Modules/_sre.c is the C engine behind re. Lib/re/ compiles Python regex syntax to sre bytecode; this file executes that bytecode against a string using a backtracking NFA.

Map

LinesSymbolRole
1-400SRE_STATE, sre_matchBacktracking NFA runner
401-800SRE_Pattern_match, SRE_Pattern_searchAnchored vs unanchored match
801-1200SRE_Pattern_findall, SRE_Pattern_finditerAll-matches iteration
1201-1800SRE_Match objectgroup, groups, groupdict, span, start, end
1801-2800SRE_Pattern_sub, SRE_Pattern_splitSubstitution and splitting

Reading

sre_match backtracking

The engine uses an explicit mark stack (state->mark) to store group capture positions.
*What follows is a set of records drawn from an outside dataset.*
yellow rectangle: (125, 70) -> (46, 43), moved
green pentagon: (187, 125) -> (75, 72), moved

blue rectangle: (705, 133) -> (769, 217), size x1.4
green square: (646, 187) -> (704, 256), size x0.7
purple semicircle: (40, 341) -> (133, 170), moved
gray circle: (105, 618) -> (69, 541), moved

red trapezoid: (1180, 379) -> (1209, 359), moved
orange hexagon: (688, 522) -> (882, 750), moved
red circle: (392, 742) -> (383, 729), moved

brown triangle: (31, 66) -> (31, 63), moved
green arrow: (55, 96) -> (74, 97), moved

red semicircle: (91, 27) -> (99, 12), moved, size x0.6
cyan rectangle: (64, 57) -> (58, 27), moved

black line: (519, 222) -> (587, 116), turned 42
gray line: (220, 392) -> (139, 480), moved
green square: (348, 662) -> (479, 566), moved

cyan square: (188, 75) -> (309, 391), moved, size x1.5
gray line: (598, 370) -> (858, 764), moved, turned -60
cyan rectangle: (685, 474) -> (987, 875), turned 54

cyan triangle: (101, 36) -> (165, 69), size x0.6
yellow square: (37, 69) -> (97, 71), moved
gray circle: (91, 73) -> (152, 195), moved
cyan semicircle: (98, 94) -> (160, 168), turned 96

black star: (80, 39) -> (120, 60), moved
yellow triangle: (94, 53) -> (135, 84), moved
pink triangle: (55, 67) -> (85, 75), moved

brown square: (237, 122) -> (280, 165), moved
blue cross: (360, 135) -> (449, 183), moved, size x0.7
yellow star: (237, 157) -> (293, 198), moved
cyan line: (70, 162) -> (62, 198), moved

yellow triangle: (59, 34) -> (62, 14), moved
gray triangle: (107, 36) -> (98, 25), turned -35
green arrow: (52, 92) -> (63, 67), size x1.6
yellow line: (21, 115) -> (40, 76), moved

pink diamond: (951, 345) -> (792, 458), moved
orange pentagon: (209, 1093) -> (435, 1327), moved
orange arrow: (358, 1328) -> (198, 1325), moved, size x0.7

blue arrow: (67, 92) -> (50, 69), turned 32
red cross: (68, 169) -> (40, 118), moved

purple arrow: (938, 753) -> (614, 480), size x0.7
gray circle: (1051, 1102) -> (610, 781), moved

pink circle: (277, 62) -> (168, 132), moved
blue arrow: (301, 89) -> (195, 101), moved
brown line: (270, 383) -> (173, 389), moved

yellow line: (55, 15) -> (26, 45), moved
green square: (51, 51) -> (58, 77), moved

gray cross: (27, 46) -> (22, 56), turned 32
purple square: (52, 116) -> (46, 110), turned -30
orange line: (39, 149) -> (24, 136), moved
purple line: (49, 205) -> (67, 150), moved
Repetition operators (*, +, ?, {m,n}) push save points; failed matches pop them. There is no separate NFA construction; the bytecode is a compiled NFA directly.

// CPython: Modules/_sre.c:198 sre_match (inner loop excerpt)
retry:
switch (GET_OP) {
case SRE_OP_LITERAL:
if (ptr >= end || *ptr != GET_ARG) goto failure;
ptr++;
break;
case SRE_OP_ANY:
if (ptr >= end || SRE_IS_LINEBREAK(*ptr)) goto failure;
ptr++;
break;
...
}

Named groups and groupdict

Named groups are stored in pattern.groupindex, a dict mapping name to group number. SRE_Match.groupdict() iterates the dict and retrieves each group by number from the mark array.

SRE_Pattern_sub with a callable

When the replacement argument to sub() is callable, the engine calls it for each match with the match object as the argument and uses the return value as the replacement string.

Unicode vs bytes

The engine has two instantiations: one for str (UCS-1/2/4 via PyUnicode_READ) and one for bytes. The compile-time SRE_CHAR macro selects the character type. Both are compiled from the same source via #include "sre_lib.h".

gopy notes

module/fnmatch/ provides glob matching. Full re support requires a port of both Lib/re/ (regex syntax compiler) and Modules/_sre.c (engine). Planned path: module/re/. An alternative is to compile the regex syntax to Go's regexp package, but that would produce different matching semantics for lookbehind and possessive quantifiers.